Sunday Discourse by Philip Fernando in Seattle
Asian giants China and India have shown colossal economic gains generally considered epochal and almost parallel to what USA went through during period following World War II. India just unveiled the cheapest car in the world and its capacity to attract investment and jobs are almost legendary. China’s growth rate has even surpassed the ravenous consumerism of the west in terms of goods and services produced. They are going through the most rapid industrialization in history. China has factories that can accommodate 200,000 workers. The most critical measure of success is that both countries are showing tremendous acumen in creativity in management and production methods.
According many published accounts, among the 193 nations in the world, China is easily the number one in steel, concrete and metals consumption. China manufactures half the cameras, one-third of all TVs, and by 2015 over sixty percent of all cars made in the world. World’s most reputed and posh car manufacturers have set up shops in Beijing: Porsches, Ferraris and Maseratis.
Several studies by research groups predict that China’s middle class of 100 million would increase to 700 million by 2020. Billionaire Rupert Murdoch foresaw this phenomenal growth years ago and spent a fortune spreading out is roots in China and has shown tremendous potential after a slow start. Microsoft has a solid foothold in the region. These are only two of the western giants trying to make it big over there. Hundreds are following suit in areas so varied that it is too numerous to mention here.
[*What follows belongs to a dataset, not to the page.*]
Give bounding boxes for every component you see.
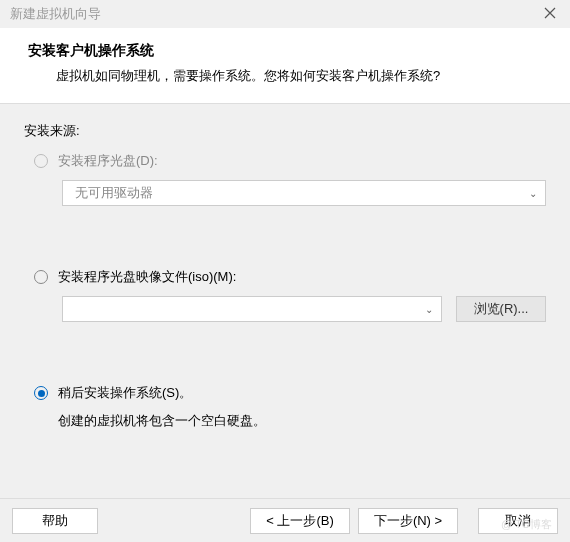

Economist Maynard Keynes’s equated the building of Pyramids by armies of surplus labor in ancient Egypt, to what came to be known as the stimulus driven economic growth. Induced demand for goods and service did the trick when consumption was low. The recent congressional bonanza to the U S consumers to the tune of a $ 152 billion stimulus packet was nothing short of a gigantic demand booster, instead of building pyramids, consumers are rushing to Walmart. China is bent on taking similar steps to keep alive its growth rate.
The fiscal boost is occurring in China at a terrific pace. World Finance Ministers gathered few weeks ago in Tokyo to talk of similar stimulus packets. Increasing spending will also happen in Britain according to Alistair the chancellor.
Most observers felt a tinge of gloom when China showed a drop in its export revenues. Contrary to what was doomed a down turn, China has increased its reliance on domestic spending to an unprecedented level. China’s economy now relies greatly on the internal demand caused by massive doses of investment on power plants, roads, railways as well as consumption of car, clothes, shoes etc. So much so that most economist believe that the drop in external demand for goods produced in China due to the recessionary forces in the west have not been felt to the extend anticipated.
China’s appetite for raw materials is almost astronomical. According to the World Bank the net exports of China contributed less than one percent of the GDP in 2007. In contrast the domestic demand had grown by ten percent.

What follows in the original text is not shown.